Key findings from EDA and modeling:

  • Study hours per day was consistently the strongest predictor across all models and EDA plots. Students studying 3+ hours per day passed at a much higher rate.
  • Mental health showed a clear difference between groups — passing students had a median rating of 7 vs 4 for failing students, confirming that well-being is linked to academic outcomes.
  • Part-time job status had a smaller effect than expected. Median scores were nearly identical (~70.6 vs ~69.2), suggesting that having a job does not strongly drive failure.
  • Attendance alone was a weaker predictor than study time, confirming that engagement quality matters more than simply showing up.

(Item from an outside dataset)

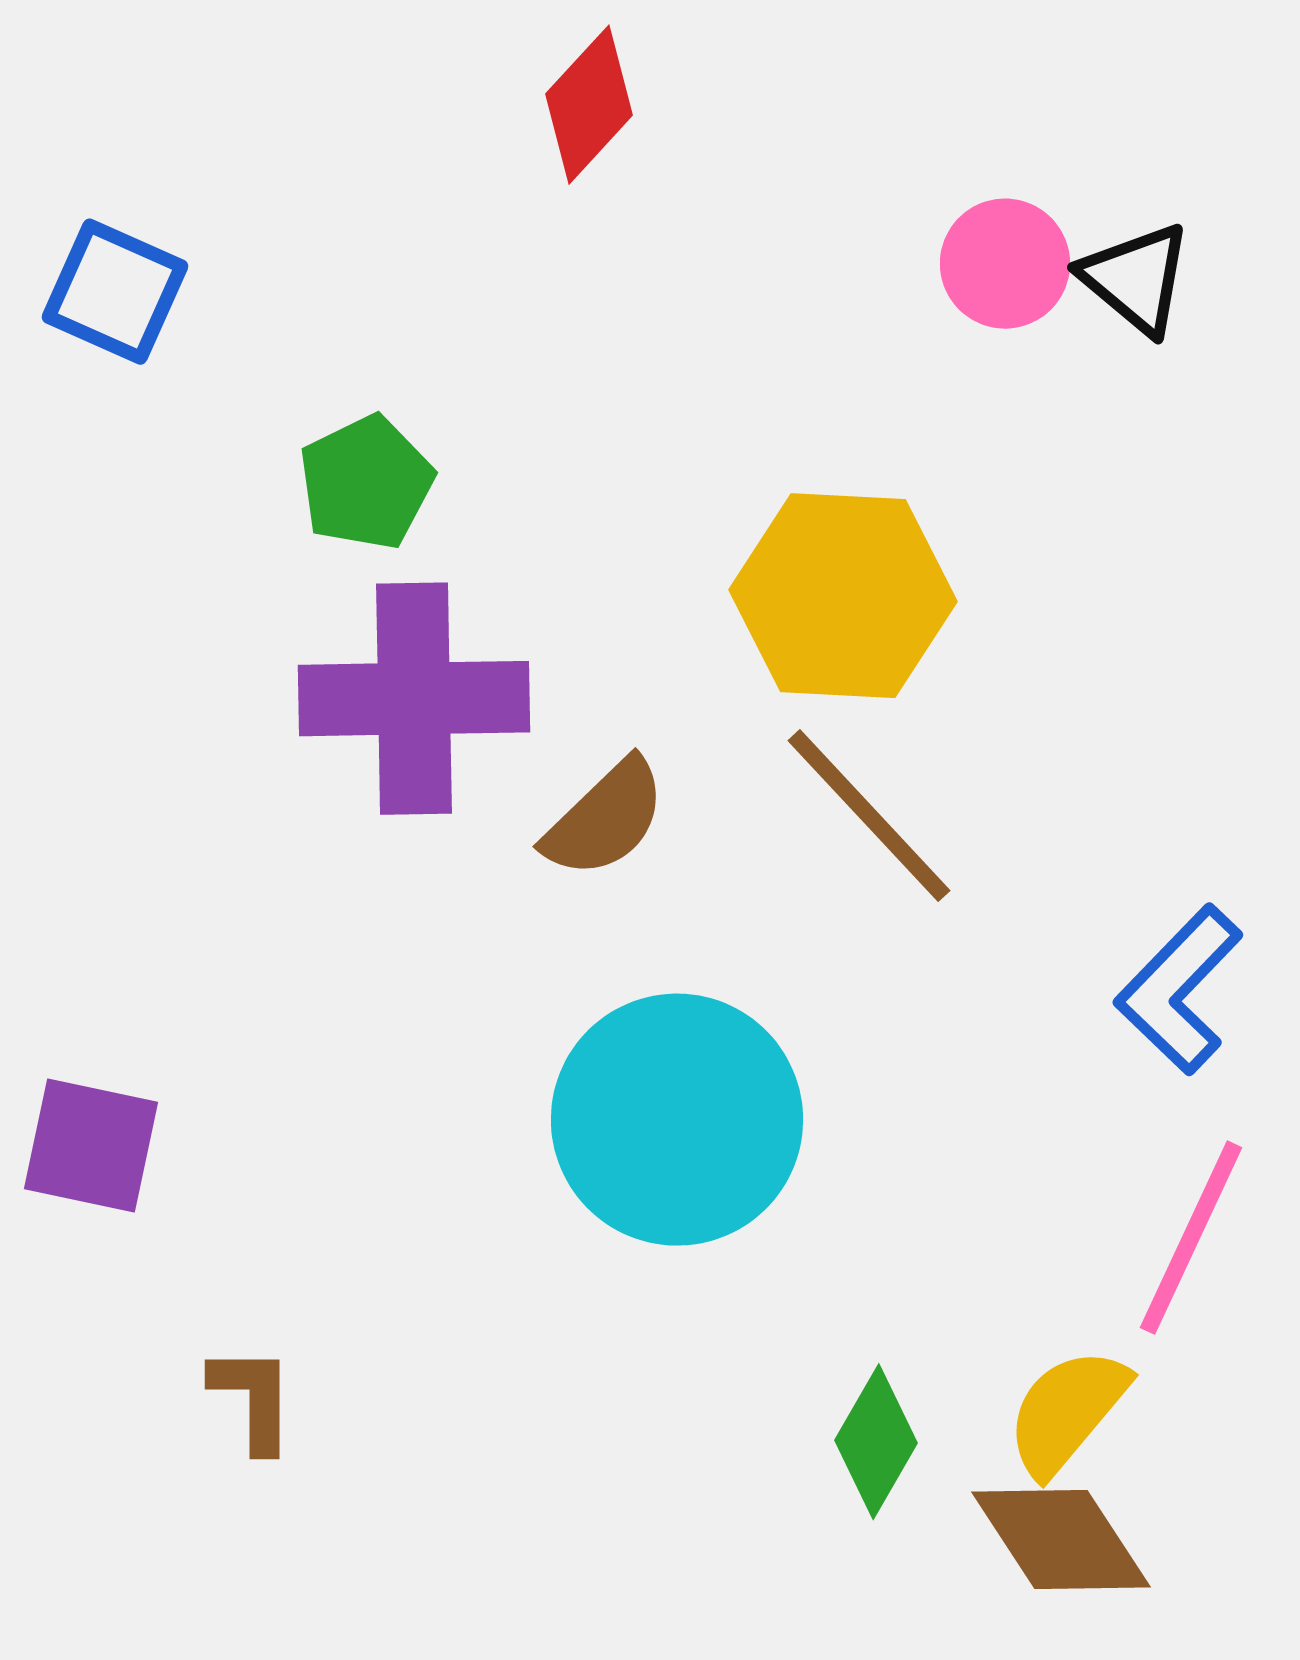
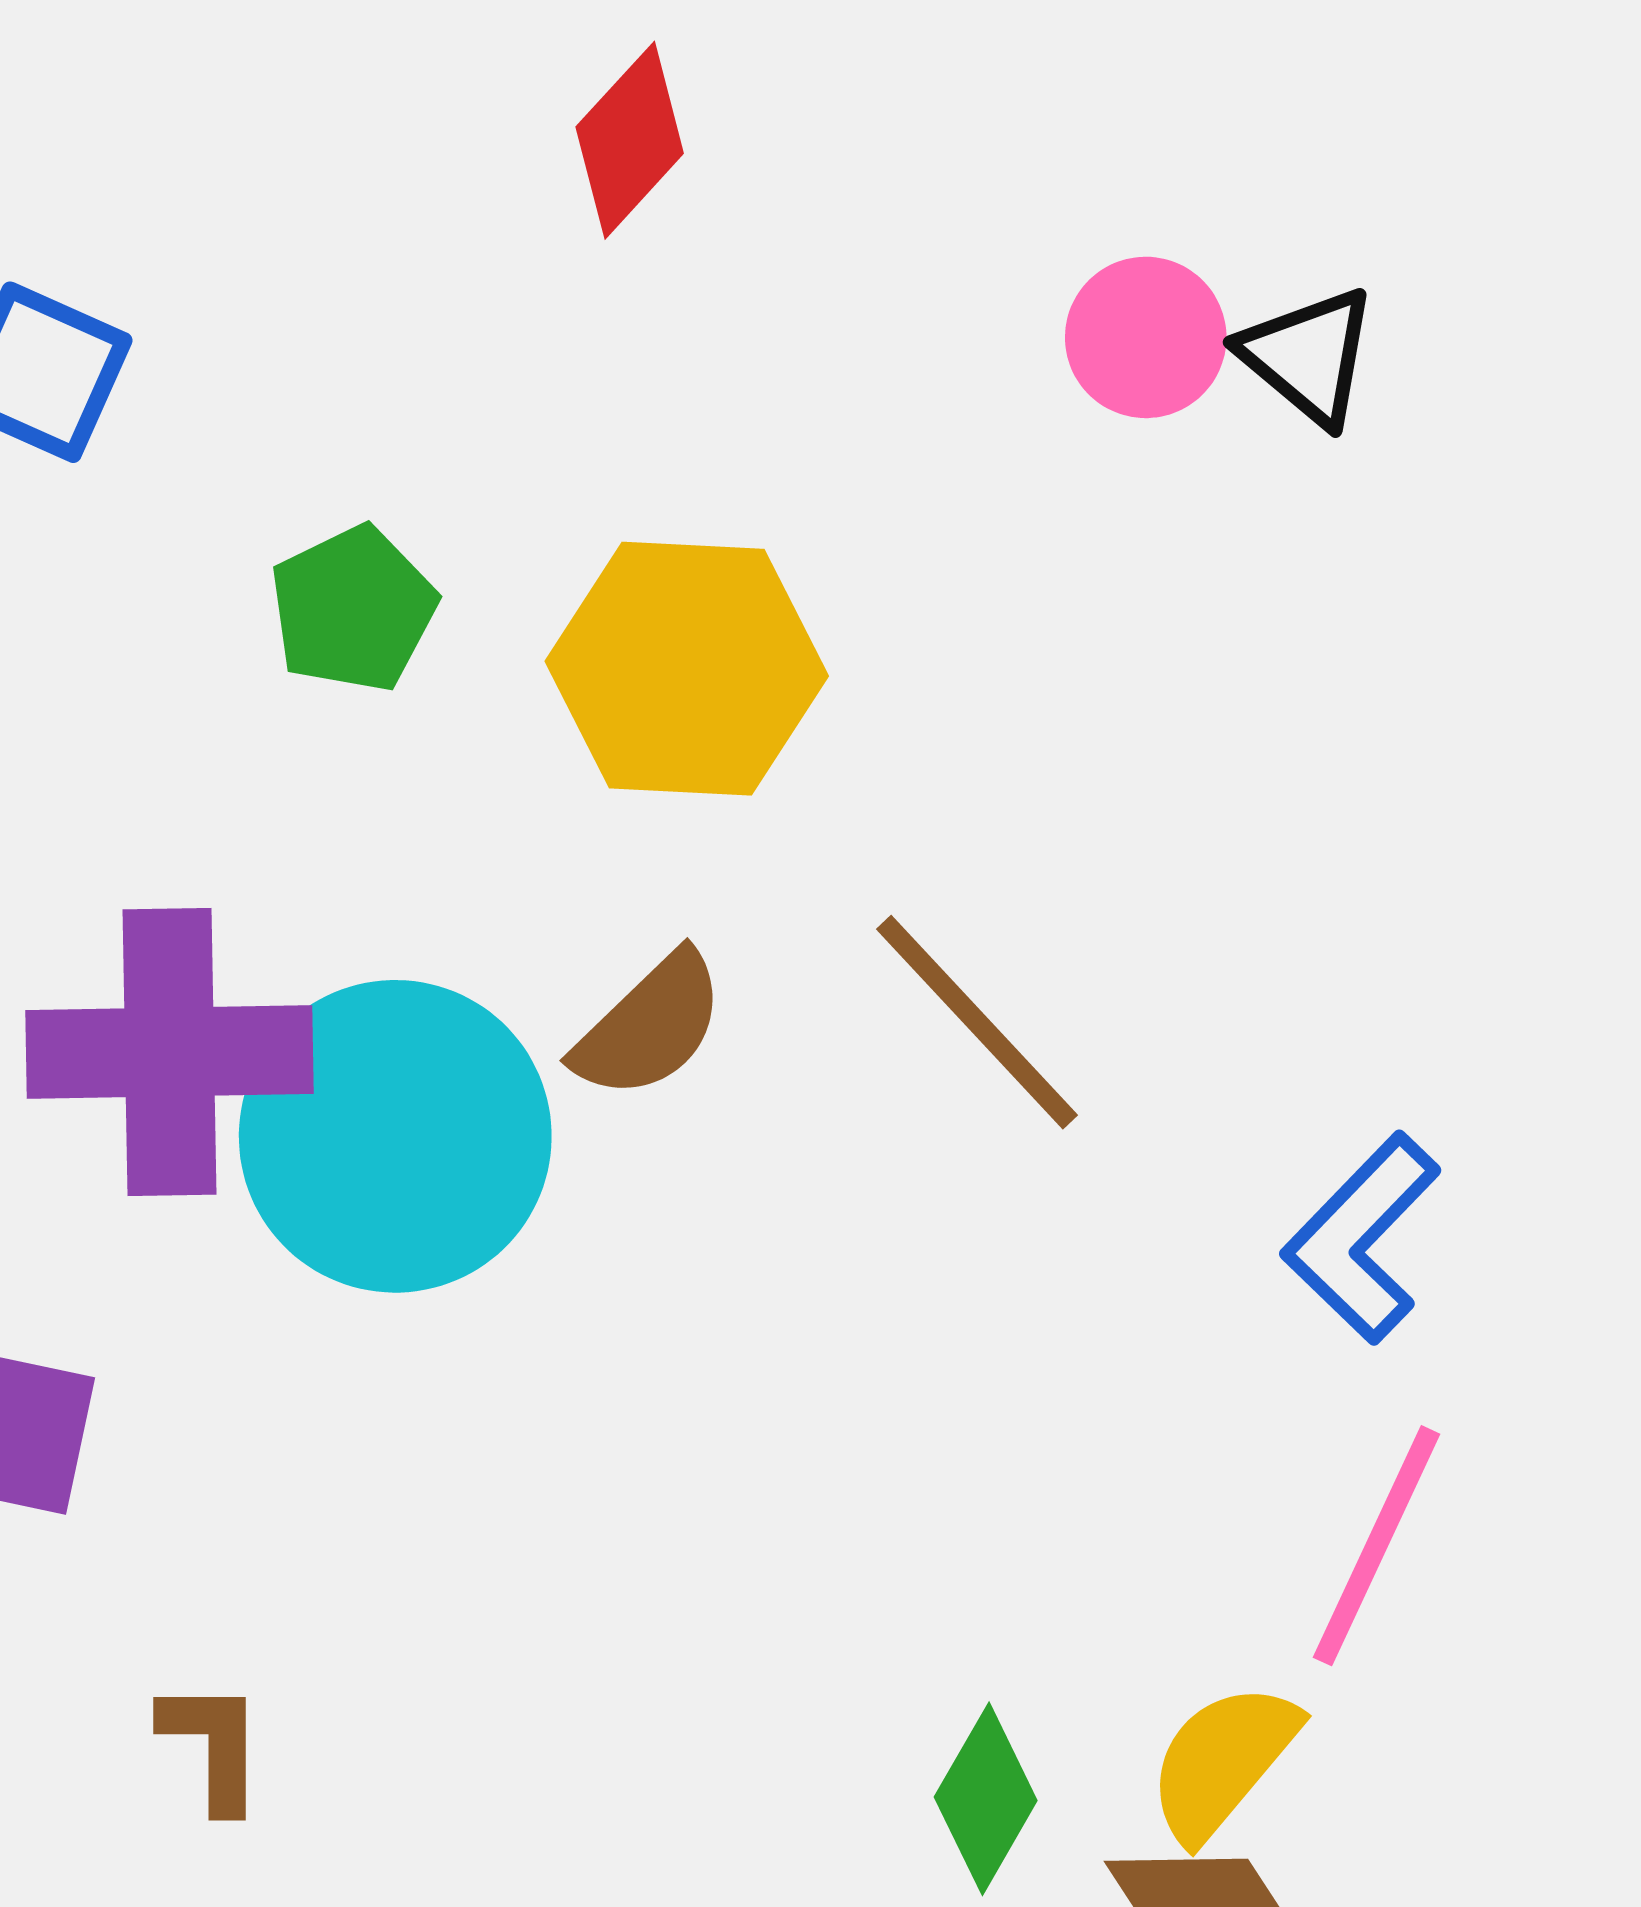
yellow hexagon: (843, 596) -> (687, 669), moved
purple cross: (414, 699) -> (169, 1052), moved
cyan circle: (677, 1120) -> (395, 1136), moved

  • The stepwise logistic regression identified the most informative subset of predictors, providing a clear and interpret-able picture of which habits matter most after controlling for other factors.
  • The 10-fold CV accuracy bar chart provides a reliable and fair comparison across all 8 models, and the confusion matrix heat-maps and actual vs predicted plots make the pattern of misclassifications easy to interpret visually.

Overall, the results confirm that academic performance can be predicted reasonably well from lifestyle data. Targeted improvements in study habits and mental health support represent the highest-impact areas for students looking to improve their grades.